According to the present invention, it is possible to perform good dynamic loudness control, and there is no fear that the audio signal will be clipped by the audio output amplification circuit even when a large signal is input or when a tone control device is used together, and the dynamic range is wide. You can use the sound source to play powerful music, etc., and even if the level of the input audio signal varies depending on the connected audio equipment (tape recorder, record player, CD player, etc.), the volume remains the same. , the degree of enhancement will be the same. Further, according to the present invention, there is an advantage that the boost frequency and boost m can be set relatively freely. Furthermore, in the present invention, when the loudness control circuit is not used, the connection switch (2) is opened, so that the voltage control resistance circuit (3), the series resonant circuit (4), etc. do not become a load on the signal system. There is no inconvenience that worsens the distortion of the audio signal.

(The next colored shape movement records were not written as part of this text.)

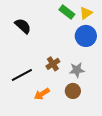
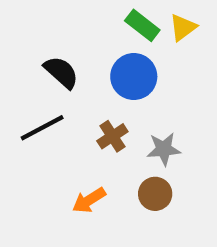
black semicircle: (23, 26) -> (61, 72), moved
blue circle: (86, 36) -> (134, 77), moved
black line: (22, 75) -> (42, 128), moved

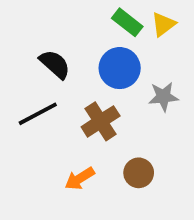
brown cross: (112, 136) -> (101, 121), size x1.4
gray star: (164, 149) -> (163, 97), moved

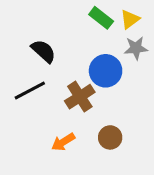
blue circle: (120, 68) -> (106, 71), moved
gray star: (163, 97) -> (136, 48), moved

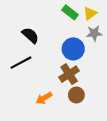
brown cross: (80, 97) -> (69, 74), moved

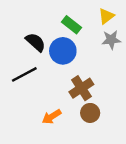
green rectangle: (70, 12) -> (72, 25), moved
blue circle: (73, 49) -> (63, 51), moved

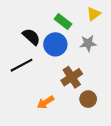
gray star: (111, 40) -> (88, 43), moved
brown circle: (90, 113) -> (88, 99), moved

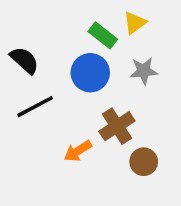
yellow triangle: (94, 14) -> (135, 23), moved
black semicircle: (31, 37) -> (24, 60), moved
orange arrow: (46, 102) -> (78, 151), moved

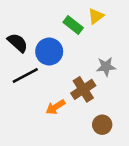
gray star: (144, 71) -> (106, 67), moved
blue circle: (90, 73) -> (49, 52), moved
brown circle: (144, 162) -> (102, 125), moved

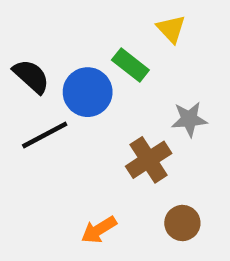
yellow triangle: (96, 16) -> (171, 29), turned -36
green rectangle: (73, 25) -> (130, 65), moved
orange arrow: (55, 107) -> (99, 230), moved

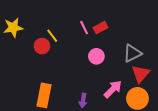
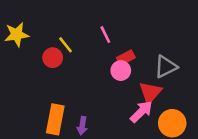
red rectangle: (101, 28) -> (126, 58), moved
red triangle: (141, 74) -> (150, 92), moved
purple arrow: (83, 100) -> (82, 126), moved

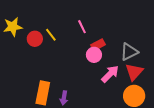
red circle: (53, 58) -> (35, 39), moved
red triangle: (150, 92) -> (134, 72), moved
pink arrow: (141, 112) -> (110, 74), moved

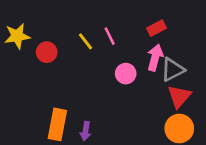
yellow line: (51, 35) -> (86, 41), moved
red rectangle: (98, 45) -> (156, 28), moved
pink arrow: (110, 74) -> (155, 57), moved, turned -30

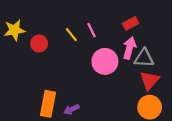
gray triangle: (173, 70) -> (144, 58), turned 30
pink circle: (126, 74) -> (105, 61), size x1.5
purple arrow: (86, 131) -> (71, 109), turned 56

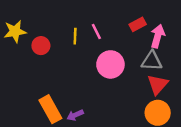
yellow line: (71, 35) -> (75, 36), turned 40
pink arrow: (129, 48) -> (158, 36), moved
orange rectangle: (48, 104) -> (50, 109), turned -40

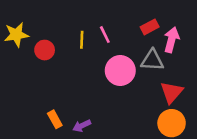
gray triangle: (152, 61) -> (152, 60), moved
orange rectangle: (50, 109) -> (55, 119), size x0.6

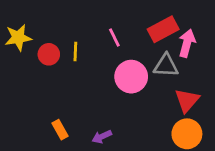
red rectangle: (150, 27) -> (163, 29), size x1.5
yellow line: (82, 40) -> (75, 52), moved
purple arrow: (82, 126) -> (102, 137), moved

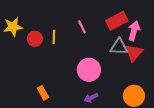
pink circle: (131, 77) -> (89, 70), moved
red triangle: (187, 100) -> (134, 53), moved
purple arrow: (102, 137) -> (91, 98), moved

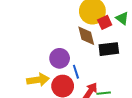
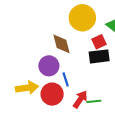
red square: (105, 22) -> (99, 42), moved
brown diamond: (86, 36) -> (61, 44), moved

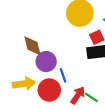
brown diamond: (61, 44) -> (32, 46), moved
green line: (94, 101) -> (91, 97), turned 40

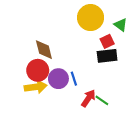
purple circle: (46, 62) -> (58, 79), moved
red circle: (49, 90) -> (38, 70), moved

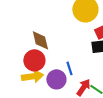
purple circle: (58, 79) -> (56, 79), moved

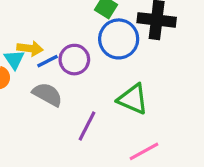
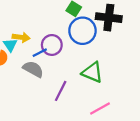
blue line: (47, 61) -> (40, 53), moved

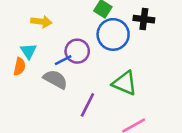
black cross: (109, 18) -> (144, 19), size x0.7
yellow arrow: (21, 37) -> (41, 22), moved

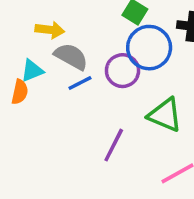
cyan triangle: (28, 51) -> (32, 71), turned 42
purple circle: (77, 51) -> (122, 71), moved
gray semicircle: (55, 79) -> (71, 56), moved

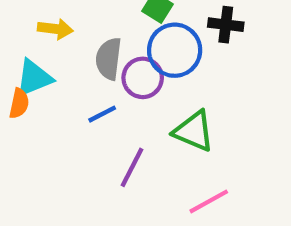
gray semicircle: (71, 56) -> (109, 59), moved, turned -112
cyan triangle: (32, 71) -> (34, 78), size x1.4
blue line: (80, 83) -> (102, 114), moved

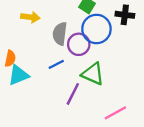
cyan triangle: (34, 78) -> (18, 75), moved
green triangle: (194, 131) -> (93, 74), moved

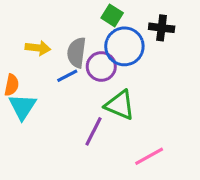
yellow arrow: (30, 17) -> (38, 48), moved
blue line: (56, 64) -> (67, 76), moved
cyan triangle: (18, 75) -> (22, 107), turned -35

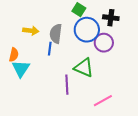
purple circle: (101, 66) -> (104, 43), moved
blue line: (67, 76) -> (50, 49), turned -56
purple line: (94, 131) -> (67, 85), turned -30

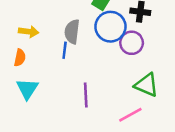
yellow arrow: (31, 31) -> (29, 32), moved
green triangle: (84, 68) -> (146, 85), moved
cyan triangle: (21, 69) -> (27, 89), moved

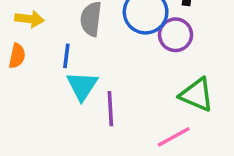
blue line: (65, 50) -> (66, 56), moved
cyan triangle: (27, 89) -> (82, 86), moved

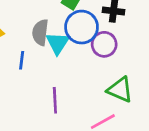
cyan triangle: (82, 86) -> (58, 43), moved

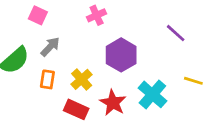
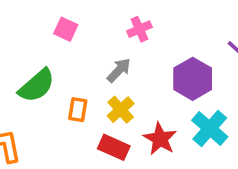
gray arrow: (50, 47) -> (119, 70), moved
purple hexagon: (121, 55) -> (193, 79), moved

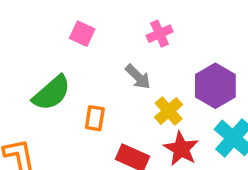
gray arrow: (119, 70) -> (138, 77), turned 92
yellow cross: (121, 110) -> (169, 111), moved

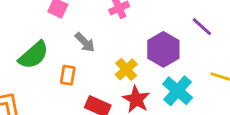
gray arrow: (138, 77) -> (85, 42), moved

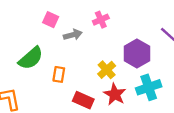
gray arrow: (85, 42) -> (73, 35), moved, turned -60
cyan cross: (178, 91) -> (149, 87), turned 30

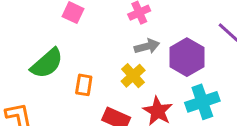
gray arrow: (73, 35) -> (147, 46), moved
yellow cross: (107, 70) -> (133, 76), moved

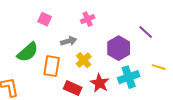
gray arrow: (147, 46) -> (69, 41), moved
orange rectangle: (84, 85) -> (52, 66), size x1.5

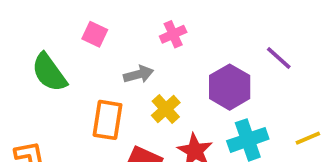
green semicircle: (28, 52) -> (49, 73), moved, turned 95
yellow line: (159, 67) -> (308, 138), moved, turned -40

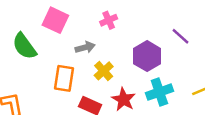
pink square: (95, 34) -> (55, 20), size x1.5

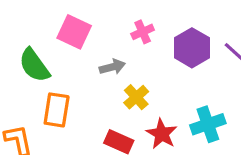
purple hexagon: (147, 56) -> (192, 48), moved
orange rectangle: (64, 78) -> (57, 110), moved

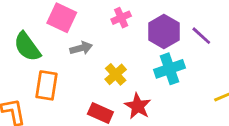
gray arrow: (112, 67) -> (81, 48), moved
cyan cross: (208, 124) -> (170, 69), moved

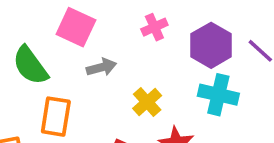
cyan cross: (170, 69) -> (218, 95), turned 32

[Brief explanation of drawings]

FIG. 1 is a block diagram showing an embodiment of the loudness control circuit of the present invention, FIG. 2 is a connection diagram showing a specific example of FIG. 1, and FIGS. 3 and 4 are diagrams for explaining the present invention. It is. (11 is an amplifier circuit, (la) is a negative feedback circuit, (2) is a connection switch, (3) is a voltage controlled resistance circuit, (4) is a series resonant circuit, and (5) is a signal level detection circuit.

Claims (1)

[Claims] A signal level detection circuit that connects the feedback circuit of an amplifier circuit having a feedback circuit that amplifies an audio signal to ground via a series circuit of a connection switch, a voltage controlled resistance circuit, and a series resonant circuit, and detects the output signal level of the amplifier circuit. A loudness control circuit characterized in that the resistance value of the voltage controlled resistance circuit is controlled by the output signal of the signal level detection circuit.